* Data for the task *
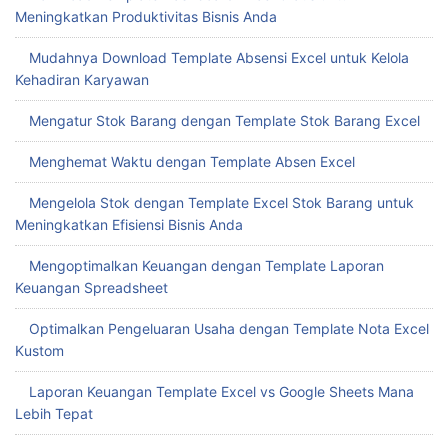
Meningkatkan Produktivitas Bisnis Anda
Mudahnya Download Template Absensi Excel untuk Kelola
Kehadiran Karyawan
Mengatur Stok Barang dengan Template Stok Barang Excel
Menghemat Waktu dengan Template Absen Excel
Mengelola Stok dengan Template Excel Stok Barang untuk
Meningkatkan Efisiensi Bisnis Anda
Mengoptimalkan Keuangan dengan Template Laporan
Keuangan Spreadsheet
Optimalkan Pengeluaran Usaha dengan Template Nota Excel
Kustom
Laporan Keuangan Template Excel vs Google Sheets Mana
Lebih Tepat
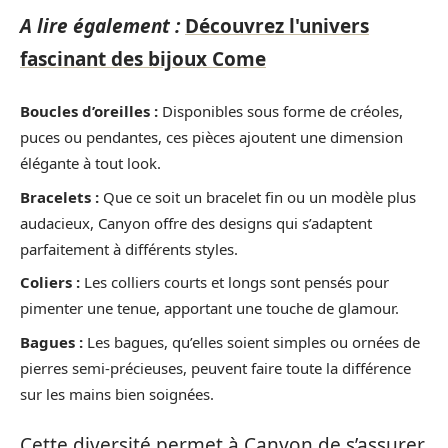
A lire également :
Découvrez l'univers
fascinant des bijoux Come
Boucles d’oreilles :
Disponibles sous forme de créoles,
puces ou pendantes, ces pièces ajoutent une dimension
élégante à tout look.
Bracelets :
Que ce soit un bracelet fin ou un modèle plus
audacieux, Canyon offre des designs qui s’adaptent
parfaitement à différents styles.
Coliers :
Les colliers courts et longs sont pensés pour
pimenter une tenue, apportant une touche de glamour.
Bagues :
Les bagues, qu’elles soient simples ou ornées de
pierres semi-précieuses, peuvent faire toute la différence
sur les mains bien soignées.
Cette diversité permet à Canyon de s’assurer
* * *
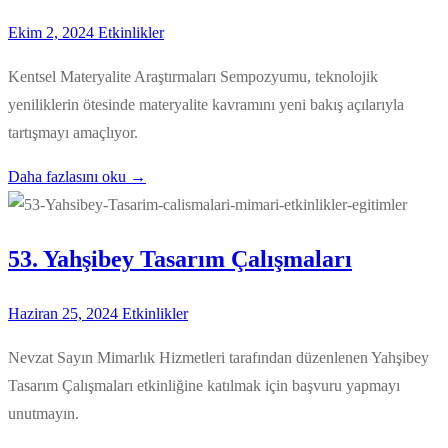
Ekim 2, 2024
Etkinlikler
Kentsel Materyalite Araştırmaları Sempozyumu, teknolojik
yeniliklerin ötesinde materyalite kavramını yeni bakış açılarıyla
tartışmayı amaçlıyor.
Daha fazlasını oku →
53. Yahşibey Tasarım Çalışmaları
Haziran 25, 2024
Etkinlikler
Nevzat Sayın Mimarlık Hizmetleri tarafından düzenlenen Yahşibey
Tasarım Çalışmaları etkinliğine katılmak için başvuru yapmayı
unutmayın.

* Task directions *
Go line by line through the records and copy those that contain the word "Anda".

* Solution below *
Meningkatkan Produktivitas Bisnis Anda
Meningkatkan Efisiensi Bisnis Anda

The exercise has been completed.